Start of Extracted material
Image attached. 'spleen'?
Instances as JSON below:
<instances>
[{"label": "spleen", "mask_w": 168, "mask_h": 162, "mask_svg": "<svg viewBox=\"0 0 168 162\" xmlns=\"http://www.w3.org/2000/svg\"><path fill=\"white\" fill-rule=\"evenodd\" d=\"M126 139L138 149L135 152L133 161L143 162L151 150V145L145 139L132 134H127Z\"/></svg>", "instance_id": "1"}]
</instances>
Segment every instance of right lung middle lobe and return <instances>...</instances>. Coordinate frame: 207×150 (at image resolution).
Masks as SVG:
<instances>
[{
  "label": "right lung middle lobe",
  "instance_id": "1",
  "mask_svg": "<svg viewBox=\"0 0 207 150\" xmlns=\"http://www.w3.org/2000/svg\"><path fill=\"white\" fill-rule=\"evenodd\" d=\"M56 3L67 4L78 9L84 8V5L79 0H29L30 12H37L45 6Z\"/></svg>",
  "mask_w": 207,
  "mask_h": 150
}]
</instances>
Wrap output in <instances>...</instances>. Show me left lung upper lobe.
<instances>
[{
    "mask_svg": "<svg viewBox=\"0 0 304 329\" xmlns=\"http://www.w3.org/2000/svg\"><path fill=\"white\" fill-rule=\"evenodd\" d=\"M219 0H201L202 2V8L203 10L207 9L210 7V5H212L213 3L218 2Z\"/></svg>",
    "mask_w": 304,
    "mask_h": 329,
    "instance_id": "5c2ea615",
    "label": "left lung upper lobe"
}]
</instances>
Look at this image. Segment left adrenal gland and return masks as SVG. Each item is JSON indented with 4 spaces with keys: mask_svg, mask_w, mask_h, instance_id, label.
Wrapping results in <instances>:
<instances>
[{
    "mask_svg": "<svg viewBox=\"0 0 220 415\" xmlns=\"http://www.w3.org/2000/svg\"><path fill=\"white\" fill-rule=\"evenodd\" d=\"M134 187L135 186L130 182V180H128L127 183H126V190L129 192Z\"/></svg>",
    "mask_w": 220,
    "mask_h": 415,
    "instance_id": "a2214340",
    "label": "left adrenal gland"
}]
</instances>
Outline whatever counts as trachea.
End of Extracted material
Reproduce the entries exactly, dropping nothing.

Image attached. 'spleen'?
Instances as JSON below:
<instances>
[{"label": "spleen", "mask_w": 168, "mask_h": 162, "mask_svg": "<svg viewBox=\"0 0 168 162\" xmlns=\"http://www.w3.org/2000/svg\"><path fill=\"white\" fill-rule=\"evenodd\" d=\"M126 139L138 149L135 152L133 161L143 162L151 150V145L145 139L132 134H127Z\"/></svg>", "instance_id": "1"}]
</instances>
Segment every instance of right lung middle lobe and return <instances>...</instances>. Coordinate frame: 207×150 (at image resolution).
Masks as SVG:
<instances>
[{
  "label": "right lung middle lobe",
  "instance_id": "1",
  "mask_svg": "<svg viewBox=\"0 0 207 150\" xmlns=\"http://www.w3.org/2000/svg\"><path fill=\"white\" fill-rule=\"evenodd\" d=\"M56 3L67 4L78 9L84 8V5L79 0H29L30 12H37L45 6Z\"/></svg>",
  "mask_w": 207,
  "mask_h": 150
}]
</instances>
Wrap output in <instances>...</instances>. Show me left lung upper lobe.
<instances>
[{
    "mask_svg": "<svg viewBox=\"0 0 304 329\" xmlns=\"http://www.w3.org/2000/svg\"><path fill=\"white\" fill-rule=\"evenodd\" d=\"M219 0H201L202 2V8L203 10L207 9L210 7V5H212L213 3L218 2Z\"/></svg>",
    "mask_w": 304,
    "mask_h": 329,
    "instance_id": "5c2ea615",
    "label": "left lung upper lobe"
}]
</instances>
Look at this image. Segment left adrenal gland and return masks as SVG. Each item is JSON indented with 4 spaces with keys: mask_svg, mask_w, mask_h, instance_id, label.
Wrapping results in <instances>:
<instances>
[{
    "mask_svg": "<svg viewBox=\"0 0 220 415\" xmlns=\"http://www.w3.org/2000/svg\"><path fill=\"white\" fill-rule=\"evenodd\" d=\"M134 187L135 186L130 182V180H128L127 183H126V190L129 192Z\"/></svg>",
    "mask_w": 220,
    "mask_h": 415,
    "instance_id": "a2214340",
    "label": "left adrenal gland"
}]
</instances>
Outline whatever counts as trachea.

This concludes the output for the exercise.